O café: o uso com moderação traz benefícios, mas o excesso traz riscos à saúde, diz nutricionista (Foto: Think Stock)


CAFÉ
“Um pouquinho por dia pode trazer alguns benefícios. Há pesquisas que associam o consumo à prevenção de doenças como Parkinson e até diabetes. Mas o excesso pode afetar a saúde. Não é possível dizer qual a quantidade certa. Há pessoas mais e menos sensíveis à cafeína. Há, com certeza, uma predisposição genética nisso.”

O pão branco: para nutricionista, é só complementar refeição com alguma alimento fonte de fibras (Foto: Think Stock)



PÃO BRANCO
“Virou um vilão porque o incentivo agora é comer com fibras, o integral. Mas sou francesa e a baguette sempre foi com pão branco e farinha branca, né? Às vezes, se o paciente gosta muito de pão branco, peço para ele comer um pouco de fibras em forma de aveia ou uma banana junto. Não é um alimento ruim. Não é tão interessante quanto o integral, mas também não é um veneno.”

Moderação é a palavra-chave para consumir açúcar (Foto: Think Stock)



AÇÚCAR
“Com certeza, no Brasil, está se consumindo demais. É preciso ficar atento a essas quantidade, especialmente em crianças. Temos pacientes de 9 anos tomando mais de um litro de suco por dia. É preciso lembrar que tem muito açúcar nos produtos processados. É interessante diminuir mas nunca tirar tudo. Tem estudos que mostram que a ausência pode aumentar os riscos de depressão. O açúcar faz parte do prazer de comer e dá saciedade.”

Quinoa: o grão é rico em proteína, mas ninguém precisa depender dele para um dieta saudável, diz Sophie Deram (Foto: Think Stock)


QUINOA
“É um grão muito interessante, rico em proteína, em gorduras boas, mas o preço é tão absurdo que não acho que vale a pena investir tanto. Não é um alimento milagroso. É interessante, mas ninguém precisa depender dele para uma dieta saudável.”

Whey protein: uso em excesso do suplemento pode trazer riscos (Foto: Think Stock)

WHEY PROTEIN
“É a proteína do leite purificada. É um suplemento alimentar, mas há estudos que apontam problemas no consumo em excesso, um deles é aumento da resistência à insulina.”
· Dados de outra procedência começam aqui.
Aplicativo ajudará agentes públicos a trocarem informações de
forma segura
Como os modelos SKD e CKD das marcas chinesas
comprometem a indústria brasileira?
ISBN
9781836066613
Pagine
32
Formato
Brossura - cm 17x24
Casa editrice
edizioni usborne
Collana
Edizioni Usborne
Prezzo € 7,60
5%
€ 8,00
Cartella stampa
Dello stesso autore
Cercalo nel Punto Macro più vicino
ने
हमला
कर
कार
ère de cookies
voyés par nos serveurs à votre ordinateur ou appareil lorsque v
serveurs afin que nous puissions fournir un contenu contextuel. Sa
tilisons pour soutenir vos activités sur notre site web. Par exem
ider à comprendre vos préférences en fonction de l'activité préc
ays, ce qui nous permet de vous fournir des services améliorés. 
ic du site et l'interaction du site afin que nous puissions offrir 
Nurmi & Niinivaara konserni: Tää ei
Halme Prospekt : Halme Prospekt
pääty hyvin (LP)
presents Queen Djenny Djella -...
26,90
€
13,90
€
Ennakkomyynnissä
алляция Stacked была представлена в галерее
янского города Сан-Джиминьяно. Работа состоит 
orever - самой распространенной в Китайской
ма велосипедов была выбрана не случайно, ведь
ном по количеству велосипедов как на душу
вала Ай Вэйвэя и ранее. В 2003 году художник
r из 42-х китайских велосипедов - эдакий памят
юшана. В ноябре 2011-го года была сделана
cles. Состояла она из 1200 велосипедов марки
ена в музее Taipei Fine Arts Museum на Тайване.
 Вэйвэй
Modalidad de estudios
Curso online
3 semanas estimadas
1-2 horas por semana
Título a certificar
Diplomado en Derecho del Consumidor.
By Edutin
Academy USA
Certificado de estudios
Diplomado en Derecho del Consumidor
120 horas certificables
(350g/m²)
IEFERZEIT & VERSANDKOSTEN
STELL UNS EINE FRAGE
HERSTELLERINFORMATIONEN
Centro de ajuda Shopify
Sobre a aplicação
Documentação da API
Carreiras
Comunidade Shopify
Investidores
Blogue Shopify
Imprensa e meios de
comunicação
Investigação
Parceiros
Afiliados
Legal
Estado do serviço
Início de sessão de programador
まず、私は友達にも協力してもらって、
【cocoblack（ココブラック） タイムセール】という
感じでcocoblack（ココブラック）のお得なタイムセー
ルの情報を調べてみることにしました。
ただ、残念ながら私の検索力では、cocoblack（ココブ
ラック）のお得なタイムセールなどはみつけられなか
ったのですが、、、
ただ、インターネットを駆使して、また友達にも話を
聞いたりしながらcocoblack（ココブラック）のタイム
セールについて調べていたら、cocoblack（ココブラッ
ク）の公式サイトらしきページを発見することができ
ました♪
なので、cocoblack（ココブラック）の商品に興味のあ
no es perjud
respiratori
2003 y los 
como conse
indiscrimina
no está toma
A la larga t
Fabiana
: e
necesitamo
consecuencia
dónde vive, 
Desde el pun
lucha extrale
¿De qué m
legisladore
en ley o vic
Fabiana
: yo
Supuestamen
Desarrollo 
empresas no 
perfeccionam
Excelente para a alimentação, a batata doce deve estar inserida numa dieta variada (Foto: Think Stock)

BATATA DOCE
“Esse me deixa tranquila porque é um alimento, não suplemento. Quer comer batata doce de manhã? Seja bem vindo! Mas só batata doce o dia inteiro, com frango, como tenho visto, é um absurdo! Cadê o prazer de comer? Nosso corpo precisa de variedade, de muitos alimentos diferentes. Se ficar só na batata doce, vão faltar alguns nutrientes. O bom é incluir ela numa alimentação variada. “

A carne branca tem menos gordura, por isso se tornou a queridinha dos nutricionistas (Foto: Think Stock)

CARNE BRANCA
“Tem a propriedade de ter menos gordura, por isso se tornou a predileta dos nutricionistas. Mas estão demonizando a carne vermelha que, comida ocasionalmente, é uma excelente fonte de nutrientes. O excesso já foi associado a alguns tipos de câncer. Mas defendo um pouquinho de vez em quando, desde que não seja comer 1 quilo em um churrasco. Comer só carne branca não tem problema, mas fica repetitivo, monótono.”

O azeite de oliva tem propriedades antioxidantes, mas deve ser consumido como qualquer gordura (Foto: Think Stock)

AZEITE DE OLIVA
“É uma gordura muito interessante por muitos motivos, por ser totalmente natural e ter propriedades antioxidantes. No entanto, como é considera benéfica, tem pessoas abusando. Esquecem que é 100% gordura. Mas não é para se entupir de azeite de oliva, se não você vai engordar igual.”